Ao participar de audiência pública no Senado, procurador apresentou sugestões para proteção das comunidades e combate efetivo da mineração ilegal

Foto: Pedro França/Agência Senado – Postada em: MPF

Tragédia humanitária em curso. Assim o procurador da República Alisson Marugal definiu a situação vivida na Terra Indígena Yanomami, em Roraima, durante audiência pública na Comissão de Direitos Humanos do Senado Federal, nesta segunda-feira (25). O membro do Ministério Público Federal (MPF) é o representante da Câmara de Populações Indígenas e Comunidades Tradicionais (6CCR) no estado. No debate, ele apresentou panorama do garimpo no território indígena, pontuou os efeitos negativos da atividade para as comunidades tradicionais e apresentou propostas para o enfrentamento dessa prática ilegal.

Em meados da década de 1980, a corrida pelo ouro em terras Yanomami gerou graves consequências à subsistência do povo indígena, que tradicionalmente ocupa mais de nove milhões de hectares de floresta tropical brasileira. Trinta anos após a homologação do território, o procurador do MPF alerta para os riscos de uma nova crise sanitária decorrente da mineração ilegal. Dados do relatório da Associação Yanomami Hutukara apontam que, somente em 2021, a atividade aumentou 46% em comparação ao ano anterior, resultando num salto de mais de 3.350% nos últimos cinco anos.

Na avaliação de Marugal, os números ilustram a urgência da criação de políticas efetivas de proteção das comunidades e do território Yanomami. Na audiência pública, o procurador apresentou dados, gráficos e mapas que demonstram o crescimento dos pontos de garimpagem no território indígena. “Num período de dois anos, foram aproximadamente 3 mil alertas de mineração ilegal, mostrando a expansão dessa atividade. Atualmente, essa mineração afeta mais de 16 mil indígenas”, ressaltou.

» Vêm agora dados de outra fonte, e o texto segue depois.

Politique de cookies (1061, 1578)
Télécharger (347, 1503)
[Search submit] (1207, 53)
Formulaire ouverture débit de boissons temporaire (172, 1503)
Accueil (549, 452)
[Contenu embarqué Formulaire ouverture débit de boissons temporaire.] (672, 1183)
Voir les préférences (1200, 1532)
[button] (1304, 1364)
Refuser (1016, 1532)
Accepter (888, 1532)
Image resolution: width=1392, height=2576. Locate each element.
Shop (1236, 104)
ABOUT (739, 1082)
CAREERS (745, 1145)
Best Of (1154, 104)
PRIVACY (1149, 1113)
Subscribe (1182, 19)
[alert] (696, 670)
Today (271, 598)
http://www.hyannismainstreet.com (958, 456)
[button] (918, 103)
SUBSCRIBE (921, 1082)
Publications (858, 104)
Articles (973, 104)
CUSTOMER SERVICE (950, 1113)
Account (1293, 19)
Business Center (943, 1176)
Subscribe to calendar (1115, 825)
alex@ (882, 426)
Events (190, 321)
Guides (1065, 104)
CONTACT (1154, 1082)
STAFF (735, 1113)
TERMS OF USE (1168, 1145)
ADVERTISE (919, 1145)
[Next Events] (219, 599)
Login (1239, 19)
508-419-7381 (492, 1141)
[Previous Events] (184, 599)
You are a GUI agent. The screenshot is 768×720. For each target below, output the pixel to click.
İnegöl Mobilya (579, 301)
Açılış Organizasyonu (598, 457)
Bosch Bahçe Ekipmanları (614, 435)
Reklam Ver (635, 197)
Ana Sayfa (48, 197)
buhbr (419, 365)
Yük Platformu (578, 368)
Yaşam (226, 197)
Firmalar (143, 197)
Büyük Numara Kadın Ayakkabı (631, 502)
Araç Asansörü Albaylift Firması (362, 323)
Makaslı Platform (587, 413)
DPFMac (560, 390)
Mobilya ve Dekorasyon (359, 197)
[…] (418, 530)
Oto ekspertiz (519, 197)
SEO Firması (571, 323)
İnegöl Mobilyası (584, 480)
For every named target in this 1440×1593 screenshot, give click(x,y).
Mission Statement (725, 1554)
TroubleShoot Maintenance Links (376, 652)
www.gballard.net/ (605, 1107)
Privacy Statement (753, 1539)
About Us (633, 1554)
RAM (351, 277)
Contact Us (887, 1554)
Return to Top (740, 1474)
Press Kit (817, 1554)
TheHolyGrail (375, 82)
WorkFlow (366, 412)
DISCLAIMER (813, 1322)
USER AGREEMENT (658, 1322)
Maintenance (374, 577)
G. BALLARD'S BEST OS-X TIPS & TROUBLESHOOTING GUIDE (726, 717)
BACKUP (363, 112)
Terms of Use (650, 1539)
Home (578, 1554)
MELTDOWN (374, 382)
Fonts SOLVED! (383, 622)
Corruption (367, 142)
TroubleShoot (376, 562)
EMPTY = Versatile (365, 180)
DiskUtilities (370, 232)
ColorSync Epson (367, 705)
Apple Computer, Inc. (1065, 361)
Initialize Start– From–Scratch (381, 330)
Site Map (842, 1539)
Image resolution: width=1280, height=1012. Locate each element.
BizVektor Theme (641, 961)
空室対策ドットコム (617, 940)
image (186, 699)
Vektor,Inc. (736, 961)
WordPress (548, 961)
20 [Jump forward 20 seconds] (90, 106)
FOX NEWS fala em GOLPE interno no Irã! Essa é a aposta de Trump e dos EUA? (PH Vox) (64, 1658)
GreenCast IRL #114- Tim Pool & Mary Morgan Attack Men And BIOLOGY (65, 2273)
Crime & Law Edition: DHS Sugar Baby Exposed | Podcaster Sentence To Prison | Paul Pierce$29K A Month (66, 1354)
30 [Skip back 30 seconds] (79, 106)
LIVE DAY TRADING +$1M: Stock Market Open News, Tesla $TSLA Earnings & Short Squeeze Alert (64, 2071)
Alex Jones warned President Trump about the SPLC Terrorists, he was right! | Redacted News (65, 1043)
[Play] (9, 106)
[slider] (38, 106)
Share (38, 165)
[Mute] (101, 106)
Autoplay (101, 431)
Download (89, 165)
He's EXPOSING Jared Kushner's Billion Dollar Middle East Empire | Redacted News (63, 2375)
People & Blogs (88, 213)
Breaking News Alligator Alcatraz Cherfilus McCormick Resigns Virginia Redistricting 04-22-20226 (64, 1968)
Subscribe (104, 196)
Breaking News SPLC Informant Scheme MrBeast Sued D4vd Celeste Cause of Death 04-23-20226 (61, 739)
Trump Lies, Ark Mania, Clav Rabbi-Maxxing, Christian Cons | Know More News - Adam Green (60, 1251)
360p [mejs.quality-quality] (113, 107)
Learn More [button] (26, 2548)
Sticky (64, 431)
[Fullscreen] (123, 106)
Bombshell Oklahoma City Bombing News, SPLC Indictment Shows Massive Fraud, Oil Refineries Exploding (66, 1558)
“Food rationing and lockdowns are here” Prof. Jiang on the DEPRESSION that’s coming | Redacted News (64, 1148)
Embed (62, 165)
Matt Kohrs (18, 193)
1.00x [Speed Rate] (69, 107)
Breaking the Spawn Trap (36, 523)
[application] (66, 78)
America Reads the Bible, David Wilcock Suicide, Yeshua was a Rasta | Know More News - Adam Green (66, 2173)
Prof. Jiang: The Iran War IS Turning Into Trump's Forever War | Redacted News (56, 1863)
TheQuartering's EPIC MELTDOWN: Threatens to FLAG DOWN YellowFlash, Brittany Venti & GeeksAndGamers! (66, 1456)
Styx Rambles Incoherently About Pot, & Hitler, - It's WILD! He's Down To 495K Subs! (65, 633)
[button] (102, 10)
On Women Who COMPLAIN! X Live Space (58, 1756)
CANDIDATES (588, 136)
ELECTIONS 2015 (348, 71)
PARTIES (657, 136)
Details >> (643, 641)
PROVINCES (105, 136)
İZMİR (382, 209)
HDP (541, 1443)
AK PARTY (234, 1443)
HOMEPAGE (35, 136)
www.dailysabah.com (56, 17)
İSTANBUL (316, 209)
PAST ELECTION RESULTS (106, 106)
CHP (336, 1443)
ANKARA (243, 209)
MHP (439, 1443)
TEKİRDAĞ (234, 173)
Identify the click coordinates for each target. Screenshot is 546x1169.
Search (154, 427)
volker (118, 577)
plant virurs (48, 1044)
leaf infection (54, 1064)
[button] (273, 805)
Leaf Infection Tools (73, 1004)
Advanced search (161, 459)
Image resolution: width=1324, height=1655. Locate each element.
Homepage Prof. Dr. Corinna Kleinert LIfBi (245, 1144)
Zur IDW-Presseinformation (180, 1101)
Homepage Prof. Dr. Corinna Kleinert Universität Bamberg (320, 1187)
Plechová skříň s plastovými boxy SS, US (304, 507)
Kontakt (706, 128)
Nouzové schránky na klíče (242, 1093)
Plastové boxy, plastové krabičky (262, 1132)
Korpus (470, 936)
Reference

O agravamento da situação também se deve à expansão dos pontos de apoio logístico nas redondezas do território indígena. Ao apresentar o mapa de requerimentos de lavra garimpeira em trâmite na Associação Nacional de Mineração (ANM), o procurador pontuou que boa parte da terra indígena está na mira das empresas e associações que compõem o que ele considera uma “estrutura industrial do garimpo”. Para Marugal, a presença de mais de 20 mil garimpeiros na terra indígena reflete a falta de políticas públicas de proteção territorial, as omissões governamentais e o apoio da sociedade local à atividade econômica, práticas que dificultam a atuação dos órgãos de fiscalização.

Falsa solução – O MPF rebateu o argumento de que a legalização da mineração em terras indígenas seria uma forma de minorar os conflitos entre garimpeiros e povos tradicionais. Segundo o procurador, esta não é uma solução cabível, tampouco constitucional. Para Marugal, o primeiro passo para combater a atividade garimpeira no território Yanomami é “refutar a visão fatalista” de que ela é inevitável.

Segundo o representante da 6CCR, a união de órgãos locais e nacionais em grandes operações é essencial para desmontar a estrutura que sustenta o garimpo ilegal. Ele ressaltou, ainda, outras medidas necessárias, como o fortalecimento da fiscalização e das bases etnoambientais, o bloqueio da logística do garimpo nos pontos de acesso por meio de rios, a regulação da cadeia do ouro, além do desenvolvimento de políticas sociais voltadas à geração de renda dos Yanomami e de uma política educacional que resulte em lideranças conscientes dos seus direitos.

Criminalização – Em relação às atribuições da Justiça e do Ministério Público, o procurador da República destacou a importância de investigar organizações criminosas que se beneficiam do garimpo ilegal. Na sua avaliação, o “narcogarimpo” é um dos piores cenários possíveis para os Yanomami, devido à potencialização do grau de violência gerado pelos membros de grupos criminosos que atuam nesse cenário. O relatório da Associação Yanomami Hutukara aponta indícios da aproximação do crime organizado, como o Primeiro Comando da Capital (CPP), em ataques às comunidades indígenas de áreas afetadas pelo garimpo ilegal.

Para Marugal, a adoção de penas mais severas para quem pratica o garimpo ilegal pode contribuir para uma persecução penal mais efetiva. Atualmente, segundo ele, as penas para os crimes relacionados à garimpagem não ultrapassam, na prática, 4 anos de reclusão, normalmente resultando em substituição da pena por prestação de serviço ao final do processo. “O que temos feito agora é apostar na investigação das organizações criminosas e lavagem de dinheiro para introduzir de maneira lícita os lucros obtidos no garimpo, crimes que geram penas maiores. Essa é a maneira mais eficiente de se combater o garimpo ilegal no âmbito da investigação”, disse.